Throughout a significant portion of this site’s 8 year history, I’ve written quite a bit about JOVM mainstay, Charles Bradley, the late, Brooklyn-based soul singer, who led a remarkable life, overcoming difficult and at times unimaginable adversity to achieve success and international acclaim late in his life — thanks in part to the release of documentary Charles Bradley: Soul of America, three full-length albums 2011’s No Time For Dreaming, 2013’s Victim of Love and 2016’s Changes, and a powerful, heartfelt live show.  Interestingly throughout his short recording career, Bradley wound up playing a larger than life role in pop culture: Bradley was a prominent figure in the Daptone Records live documentary, Living on Soul filmed during the Daptone Records Soul Revue shows back in 2014 at the legendary Apollo Theater; performed on Netflix’s Luke Cage; was the signing voice of Minstrel Krampus on American Dad; and he had tracks featured on a number of films and TV shows, including the title tracks for Netflix’s Big Mouth, HBO’s Barry and more.

And honestly, although those successes came late in his life, none of them should be surprising because what drew so many fans, critics and others towards him was the fact that understood that the great pain and tribulations of his life were a cry for  universal love, brotherhood and empathy. He preached it passionately and constantly — and as many would say, it seemed that he believed that if he loved harder, more passionately, and just more — if we all just loved each other a bit more — we could make the world a much better place. Certainly, in a seemingly dark and cynical world in which humanity is inching towards its annihilation, we could use more Charles Bradleys, more Sharon Joneses, too.

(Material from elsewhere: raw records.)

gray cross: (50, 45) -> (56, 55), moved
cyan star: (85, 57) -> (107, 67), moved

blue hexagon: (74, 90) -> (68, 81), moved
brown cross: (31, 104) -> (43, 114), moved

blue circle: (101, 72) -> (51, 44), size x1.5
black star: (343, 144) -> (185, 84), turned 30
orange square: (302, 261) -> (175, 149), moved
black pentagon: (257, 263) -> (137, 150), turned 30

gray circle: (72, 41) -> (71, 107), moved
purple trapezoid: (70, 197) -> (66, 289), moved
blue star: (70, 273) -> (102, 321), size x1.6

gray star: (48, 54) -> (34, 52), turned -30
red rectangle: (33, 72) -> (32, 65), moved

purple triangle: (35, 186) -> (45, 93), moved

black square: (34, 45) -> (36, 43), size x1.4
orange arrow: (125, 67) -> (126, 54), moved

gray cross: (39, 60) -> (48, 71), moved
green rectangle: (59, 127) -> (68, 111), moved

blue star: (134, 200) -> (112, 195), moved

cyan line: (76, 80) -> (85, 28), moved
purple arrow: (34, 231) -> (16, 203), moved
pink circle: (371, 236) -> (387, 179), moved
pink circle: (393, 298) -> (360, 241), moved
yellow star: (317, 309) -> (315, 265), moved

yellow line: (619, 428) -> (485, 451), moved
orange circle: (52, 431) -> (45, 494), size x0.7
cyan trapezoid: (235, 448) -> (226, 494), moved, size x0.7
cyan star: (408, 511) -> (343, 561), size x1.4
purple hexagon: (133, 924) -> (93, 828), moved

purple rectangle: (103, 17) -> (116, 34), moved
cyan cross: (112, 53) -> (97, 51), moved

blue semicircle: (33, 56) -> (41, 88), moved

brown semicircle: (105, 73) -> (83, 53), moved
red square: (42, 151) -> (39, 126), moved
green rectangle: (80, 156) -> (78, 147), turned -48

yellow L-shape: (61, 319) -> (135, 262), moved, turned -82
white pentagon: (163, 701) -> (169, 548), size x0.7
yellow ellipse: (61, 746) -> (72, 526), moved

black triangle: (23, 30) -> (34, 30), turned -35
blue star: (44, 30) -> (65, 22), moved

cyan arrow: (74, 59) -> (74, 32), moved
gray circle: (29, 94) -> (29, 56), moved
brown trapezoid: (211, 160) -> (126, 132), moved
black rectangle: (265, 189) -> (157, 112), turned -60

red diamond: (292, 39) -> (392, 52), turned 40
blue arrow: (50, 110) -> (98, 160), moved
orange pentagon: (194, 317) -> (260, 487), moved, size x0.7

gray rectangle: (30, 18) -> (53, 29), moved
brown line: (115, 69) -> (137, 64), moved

November 5, 2018 would have been Charles Bradley’s 70th birthday and in celebration of the man, his life and his music, Dunham Records will posthumously release his fourth and final album Black Velvet on November 9, 2018.  Featuring 10 tracks lovingly curated by his friends, bandmates and family, the album chronologically spans Bradley’s recording career — but instead of a greatest hits-like anthology or a rehashing of say, several different versions of known and beloved songs, the album focuses on deeper, mostly unreleased cuts recorded during the sessions from each of Bradley’s three albums. The album will include highly sought-after and beloved covers including his takes on Nirvana’s “Stay Away,” Neil Young’s “Heart of Gold,” Rodriguez’s “I’ll Slip Away,” and an alternate full-band electric version of “Victim of Love,” among others.

Of course, in many ways, the album documents the friendship and collaboration shared between Bradley and longtime collaborator, producer and co-writer Tommy Brenneck. As Brenneck explains, Black Velvet’s first single “I Feel A Change” was recorded during the Victim of Love sessions. “Horns and organ were recorded later adding a haunting beauty to the otherwise a cappella intro. The lyrics are 100% Charles. Personal yet abstract. Directly from the heart. He truly loved the expression ‘going through changes’ and this was a few years before we would record our rendition of Sabbath’s ‘Changes’ with the Budos. Sadly Charles never got to hear the finished version of this beautiful song.”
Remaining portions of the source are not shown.